First, the investors may use ‘Downside Protection’ to escape restrictions laid down by RBI and minimize the risk and shield themselves from potential losses suffered due to their investment. Downside Protection involves methods and systems aimed at reducing potential investor losses stemming from their investments. This approach hinges on the eventuality of a detrimental occurrence impacting the investor’s interests and a subsequent claim for damages by the party incurring the loss.

Downside Protection can be employed as an alternative to Assured Returns by relying on contingencies such as a fall in share prices below a certain threshold, as may be outlined in the Shareholders’ Agreement (SHA). Such protection is in the form of compensation or damages. An assured returns clause, on the contrary, would depend on no such contingency.

The higher judiciary has also, in various judgments, recognized the concept of Downside Protection and found this distinction from put option provisions providing assured returns.

While incorporating a Downside Protection clause, parties have the option to employ representations and warranties insurance to mitigate risks. This insurance provides two types of coverage: Seller Side, safeguarding the seller from claims arising from breaches, and Buyer Side, compensating the buyer for alleged breaches by the seller. The ideal variation in transactions will include a Buyer Side policy that extends protection to the Seller, preventing pursuit by the insurance company (except for fraud) after paying the buyer for a breach. This approach not only protects the investor, it also minimizes the Seller’s exposure to claims by the investor.

And second, investors can utilize ‘earnout’ provisions to minimize their losses in case the share value drops below the investment amount. Incorporated within a contractual agreement, an earnout clause outlines that the seller of a business stands to receive additional remuneration at a later date, contingent upon the achievement of specific financial milestones. Typically, these objectives are expressed as a percentage of the total sales or earnings. Earnout provisions make the investment more investor-friendly, helping the investor recover any losses while exercising a put option.

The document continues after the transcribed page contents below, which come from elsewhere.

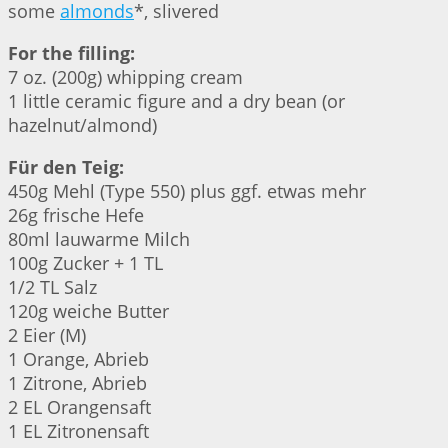
some
almonds
*, slivered
For the filling:
7 oz. (200g) whipping cream
1 little ceramic figure and a dry bean (or
hazelnut/almond)
Für den Teig:
450g Mehl (Type 550) plus ggf. etwas mehr
26g frische Hefe
80ml lauwarme Milch
100g Zucker + 1 TL
1/2 TL Salz
120g weiche Butter
2 Eier (M)
1 Orange, Abrieb
1 Zitrone, Abrieb
2 EL Orangensaft
1 EL Zitronensaft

However, it is imperative that exercise of the earnout provision by the investor be made strictly contingent on the occurrence of an event that would ordinarily cause losses to the investor. Otherwise, the seller would be compelled to repeatedly pay a percentage of earnings even if the investor’s exercise of the put option was profitable.

Even though the alternative approaches address the concerns of investors involved in FDI transactions to a certain extent, they fail to fully alleviate apprehensions regarding potential heavy losses. While earnout provisions may eventually recover the investor’s losses, they largely overlook the time factor associated with a put option. Time sensitivity is particularly critical in private equity and venture capital transactions, which form a large part of FDI in India. Therefore, it is essential for the RBI to revise its Pricing Guidelines and permit assured returns, thereby enhancing the appeal of FDI in India.

Conclusion

While alternative approaches such as ‘Downside Protection’ and ‘earnout’ provisions offer some relief, they still do not entirely eliminate concerns about possible losses and consequent litigation. Therefore, despite the reservations of the RBI, revising the Pricing Guidelines stands as one of the most effective approaches to significantly augment foreign investment and enhance the Ease of Doing Business in India.

Importantly, this revision would achieve these objectives without compromising the sectoral caps that play a crucial role in safeguarding indigenous startups and MSMEs. Furthermore, in the current state of our economy, which relies heavily on these businesses for employment and GDP growth, assured returns can ensure that in case of rapid growth of a company, most of the benefits are enjoyed by the indigenous investors.

Therefore, allowing assured returns in put options not only incentivizes and encourages more foreign investment but also contributes to the overall economic growth and prosperity of the country. By striking a balance between the interests of foreign investors and indigenous entrepreneurs, assured returns can foster an ecosystem that promotes entrepreneurship in India.